In Exercises 37–40, let T be the linear transformation whose standard matrix is given. In Exercises 37 and 38, decide if T is a one-to-one \({\mathbb{R}^{\bf{5}}}\)mapping. In Exercises 39 and 40, decide if T maps onto \({\mathbb{R}^{\bf{5}}}\). Justify your answers.

39. \(\left[ {\begin{array}{*{20}{c}}4&{ - 7}&3&7&5\\6&{ - 8}&5&{12}&{ - 8}\\{ - 7}&{10}&{ - 8}&{ - 9}&{14}\\3&{ - 5}&4&2&{ - 6}\\{ - 5}&6&{ - 6}&{ - 7}&3\end{array}} \right]\)

The transformation maps\({\mathbb{R}^n}\)onto\({\mathbb{R}^m}\)if at least one solution exists for\(T\left( {\bf{x}} \right) = {\bf{b}}\), and each vector b is in the codomain\({\mathbb{R}^m}\).

In the map \({\mathbb{R}^m} \to {\mathbb{R}^m}\), if the columns of the standard matrix span \({\mathbb{R}^m}\), there should be a pivot in every row.

Consider the matrix\(A = \left[ {\begin{array}{*{20}{c}}4&{ - 7}&3&7&5\\6&{ - 8}&5&{12}&{ - 8}\\{ - 7}&{10}&{ - 8}&{ - 9}&{14}\\3&{ - 5}&4&2&{ - 6}\\{ - 5}&6&{ - 6}&{ - 7}&3\end{array}} \right]\).

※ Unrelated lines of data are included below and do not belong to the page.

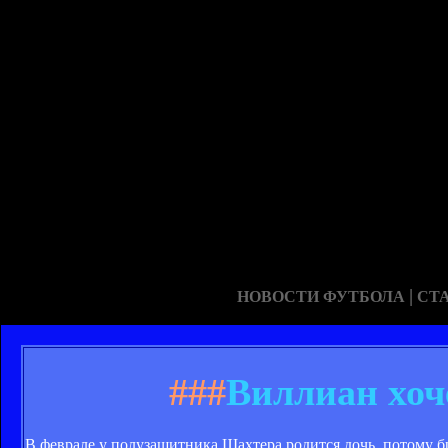
|
НОВОСТИ ФУТБОЛА
СТ
###
Виллиан хоч
В феврале у полузащитника Шахтера родится дочь, потому бр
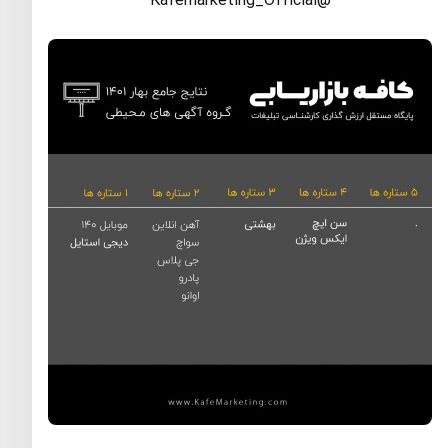
@Kafemarketing_Official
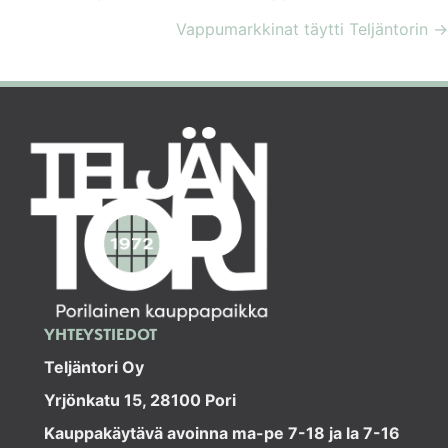
Vappumarkkinat täytti Teljäntorin →
NAVIGATION
YHTEYSTIEDOT
Teljäntori Oy
Yrjönkatu 15, 28100 Pori
Kauppakäytävä avoinna ma-pe 7-18 ja la 7-16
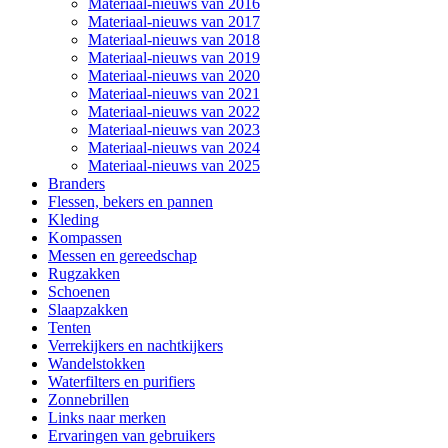
Materiaal-nieuws van 2016
Materiaal-nieuws van 2017
Materiaal-nieuws van 2018
Materiaal-nieuws van 2019
Materiaal-nieuws van 2020
Materiaal-nieuws van 2021
Materiaal-nieuws van 2022
Materiaal-nieuws van 2023
Materiaal-nieuws van 2024
Materiaal-nieuws van 2025
Branders
Flessen, bekers en pannen
Kleding
Kompassen
Messen en gereedschap
Rugzakken
Schoenen
Slaapzakken
Tenten
Verrekijkers en nachtkijkers
Wandelstokken
Waterfilters en purifiers
Zonnebrillen
Links naar merken
Ervaringen van gebruikers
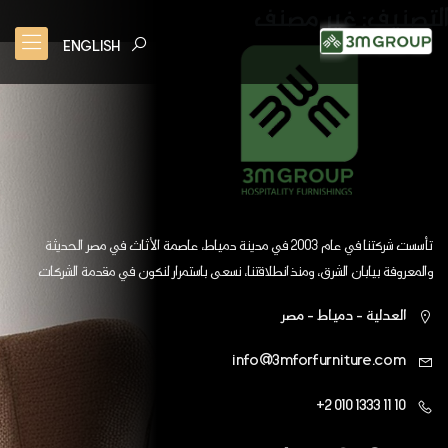
التصنيف:
غير مصنف
ENGLISH
تأسست شركتنا في عام 2003 في مدينة دمياط، عاصمة الأثاث في مصر الحديثة
والمعروفة بيابان الشرق، ومنذ انطلاقتنا، نسعى باستمرار لنكون في مقدمة الشركات
العالمية
العدلية - دمياط - مصر
info@3mforfurniture.com
+2 010 1333 11 10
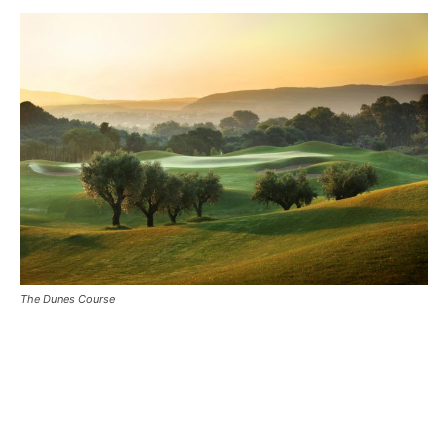
The Dunes Course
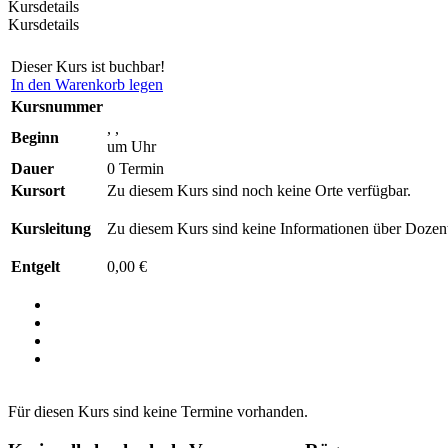
Kursdetails
Kursdetails
Dieser Kurs ist buchbar!
In den Warenkorb legen
Kursnummer
, ,
Beginn
um Uhr
Dauer
0 Termin
Kursort
Zu diesem Kurs sind noch keine Orte verfügbar.
Kursleitung
Zu diesem Kurs sind keine Informationen über Dozent
Entgelt
0,00 €
Für diesen Kurs sind keine Termine vorhanden.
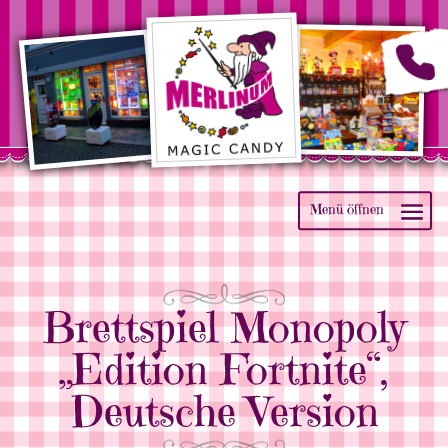
Brettspiel Monopoly
„Edition Fortnite“,
Deutsche Version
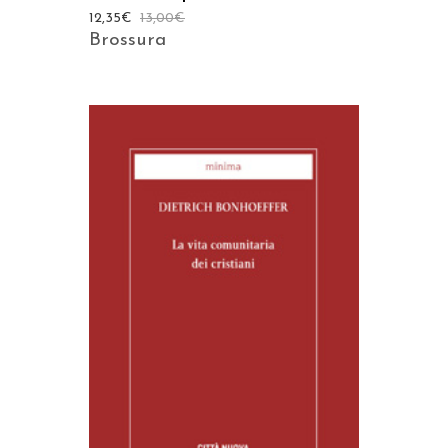
12,35
€
13,00
€
Brossura
AGGIUNGI AL CARRELLO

Use the code in MATLAB to obtain the row-reduced echelon form, as shown below:

\(\begin{array}{l} > > {\rm{ A }} = {\rm{ }}\left[ \begin{array}{l}{\rm{4 }} - {\rm{7 3 7 5}};{\rm{ 6 }} - {\rm{8 5 12 }} - {\rm{8}};{\rm{ }} - {\rm{7 10 }} - {\rm{8 }} - {\rm{9 14}};\\{\rm{ 3 }} - 5{\rm{ 4 2 }} - {\rm{6; }} - {\rm{5 6 }} - {\rm{6 }} - {\rm{7 3}}\end{array} \right];\\ > > {\rm{ U}} = {\rm{rref}}\left( {\rm{A}} \right)\end{array}\)

\(\left[ {\begin{array}{*{20}{c}}4&{ - 7}&3&7&5\\6&{ - 8}&5&{12}&{ - 8}\\{ - 7}&{10}&{ - 8}&{ - 9}&{14}\\3&{ - 5}&4&2&{ - 6}\\{ - 5}&6&{ - 6}&{ - 7}&3\end{array}} \right] \sim \left[ {\begin{array}{*{20}{c}}1&0&0&5&0\\0&1&0&1&0\\0&0&1&{ - 2}&0\\0&0&0&0&1\\0&0&0&0&0\end{array}} \right]\)

In the obtained matrix, the fourth column does not have a pivot position. So, it does not span \({\mathbb{R}^5}\).

Thus, transformation T does not map \({\mathbb{R}^{\bf{5}}}\) onto \({\mathbb{R}^{\bf{5}}}\).